I gratefully left that behind and was in my car, happy to be heading home. A home that was a kickass apartment that had a courtyard with patio furniture I could finally use. A home in which a hot guy I was coming to love (okay, I was mostly there already) was waiting for me, and after two weeks of phone calls with him, we had three unadulterated days together.
These were my blissful thoughts when my phone rang.
I’d tossed my cell on my purse in the seat beside me, but my Bluetooth was in the vinyl around my stick shift.
I snatched it up, put it in my ear, and hit Go.
“You’ve reached Francesca Concetti,” I greeted.
“Frankie, amata.”
Sal.
“Hey, Sal.”
“You’re well?” he asked.
“Yep. You?”
“Things are good,” he answered.
“Gina?”
“Gina, not so good.”
I felt my neck get tight.
I knew I shouldn’t. Ben was right, Sal was probably a sociopath. But I still liked him.
I could easily blame him for Vinnie’s death, but he didn’t twist Vinnie’s arm to make Vinnie work for him. He didn’t say no to Vinnie joining his crew, but still, that was all on Vinnie.
And when Vinnie was working for Sal, before, and definitely after, Sal and his wife, Gina, were good to me. Take out the Mafia part and they would have been the parents I would have wanted to have.
I’d never say it to Vinnie Senior and Theresa, because they’d lose their minds and probably never speak to me again, but Sal and Gina were a lot like them.
Sal was a little more intense, rougher around sharp edges that were covered in a veneer of refinement that came with money and power. Gina was a little quieter than Theresa, but she found ways to do what she had to do as an Italian woman, mother, and grandmother, which consisted of meddling, getting her way, and controlling her family.
Sal did not like me and look after me just because Vinnie died and he felt that was his duty. He cared about me. Genuinely. The same with Gina.
Seeing as he was a crime boss and she was his spouse, the smart thing to do after Vinnie died would have been to extricate myself from their lives to the point it was just about Christmas cards, eventually losing their address and stopping even that.
But I was me. Frankie.
And apparently, even when I should, I didn’t bail.
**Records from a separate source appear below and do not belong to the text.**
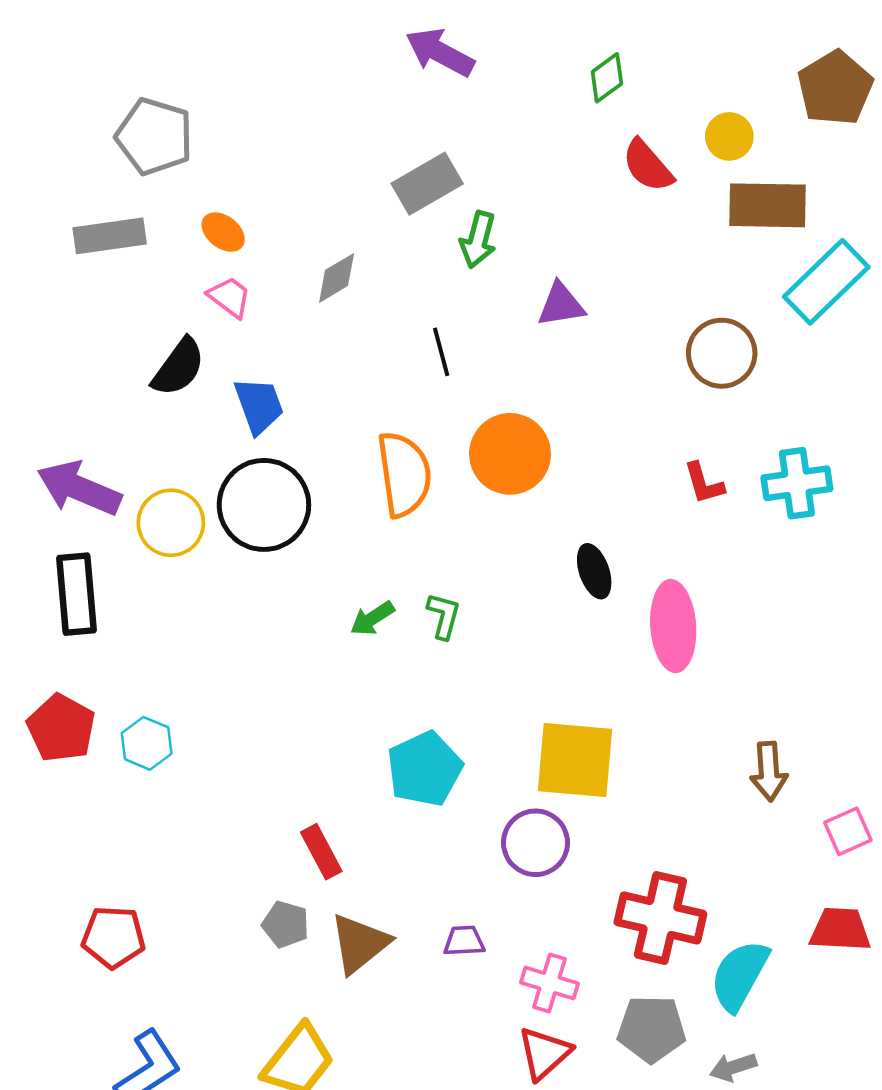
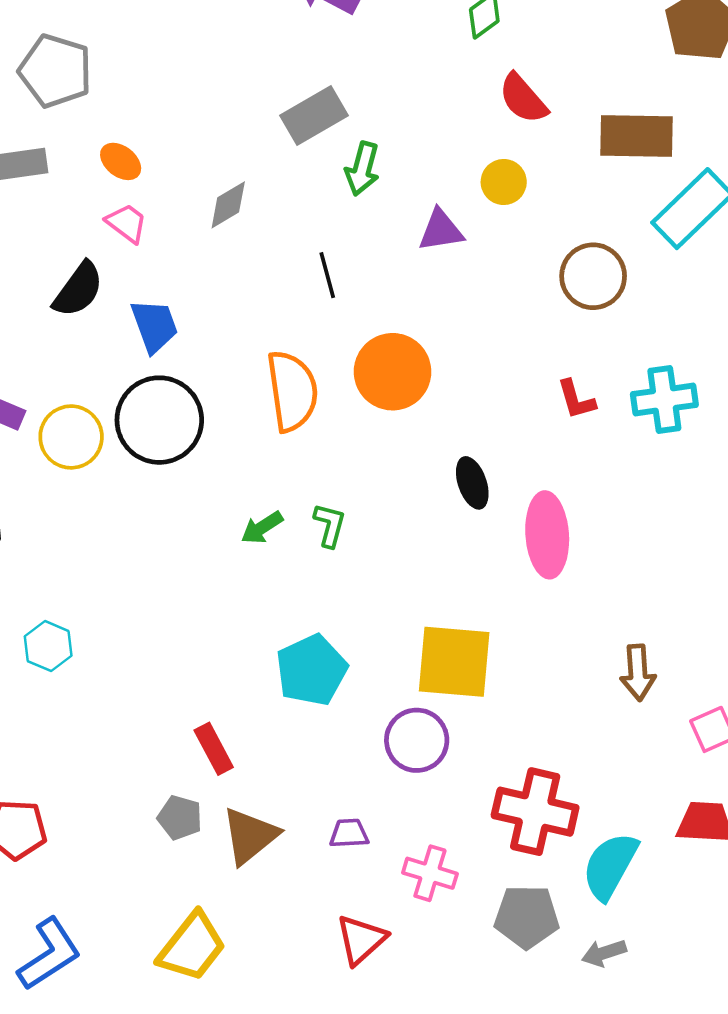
yellow circle: (729, 136) -> (504, 182), moved
red triangle: (544, 1053) -> (361, 940), moved

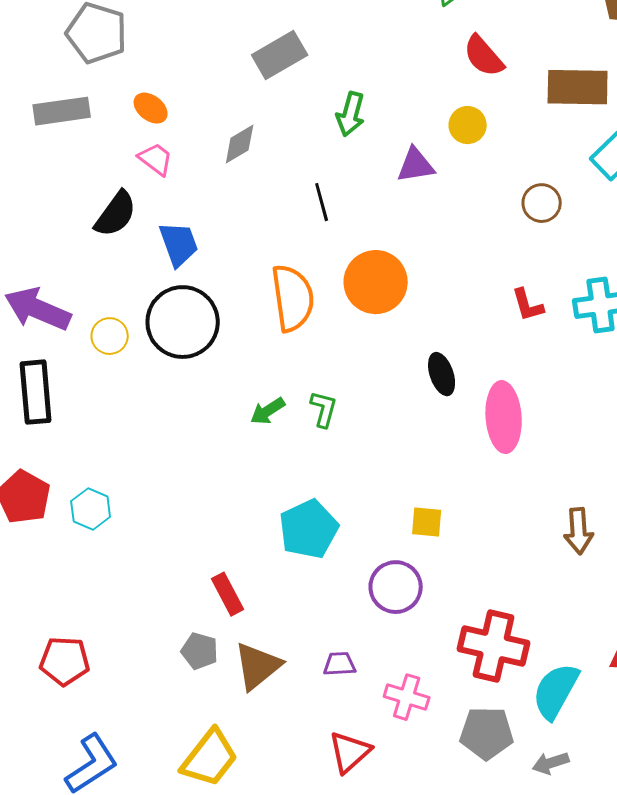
gray rectangle: (314, 116) -> (280, 55), moved
brown circle: (593, 276) -> (542, 203), size x0.7
yellow circle: (71, 437) -> (110, 336), size x0.7
yellow square: (454, 662) -> (427, 522), size x0.5

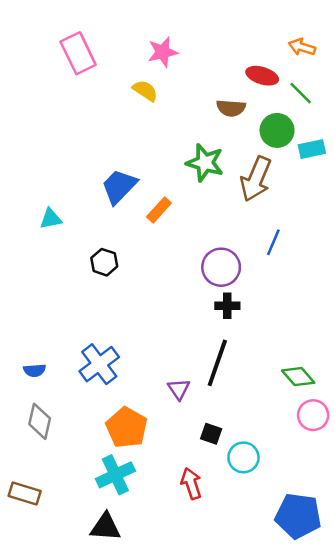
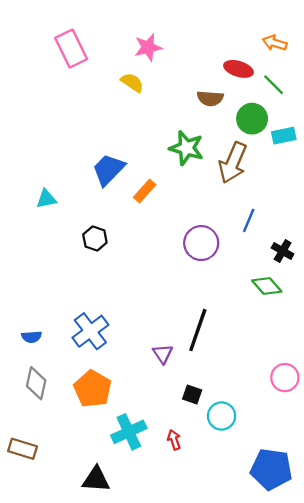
black cross: (227, 306) -> (283, 251), moved, turned 30
green diamond: (298, 377) -> (267, 286), moved
orange pentagon: (127, 428) -> (93, 389), moved
cyan cross: (115, 475) -> (129, 432), moved
red arrow: (191, 484) -> (174, 440), size x0.7

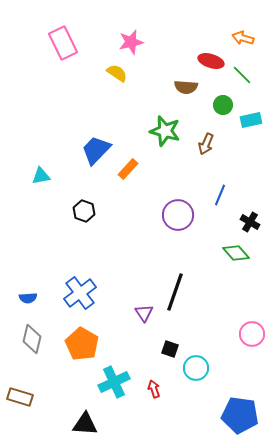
green circle: (252, 119) -> (223, 105), size x0.7
brown arrow: (233, 163) -> (206, 144), size x0.6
This thought would have made me smile, but I didn’t smile because I was worried about Gina.
“Something’s wrong?” I asked cautiously.
“Yeah, amata, somethin’s wrong. She’s got a lotta love for her Frankie. She hears her girl has moved to Indy but comes home to Chicago frequently and she doesn’t get a call? She doesn’t get an offer to meet for coffee? Her girl doesn’t come over and sit at our table?”
Shit.
I drew in a deep breath and shared quietly, “Sal, honey, you probably know, but I’m seeing Benny Bianchi.”
“I know, cara, and good for you. Good for him. It’s about time that boy pulled his head outta his ass.”
I blinked at the road.
Sal kept going.
“Now he’s shoved it right back in. He finally got you where he’s been wantin’ you and where are you? In Indy. He’s in Chicago. Amata, what is that?”
“I had a job to take in Indy, Sal.”
“And he’s got a pizzeria that makes more money than Tiffany’s, Francesca.”
“What does that mean?” I asked, slowing for a stoplight.
I heard him expel an exasperated breath, then explain like I wasn’t the brightest bulb in the box, “It isn’t like you gotta work.”
Oh. That was what it meant.
“That’s not the kind of woman I am, Sal.”
“Benny got his head outta his ass…again…he’d have words with you and make you that kind of woman.”
I reminded myself he was a mob boss—a mob boss who loved me, but a mob boss who very likely did a variety of pretty scary things to people who pissed him off.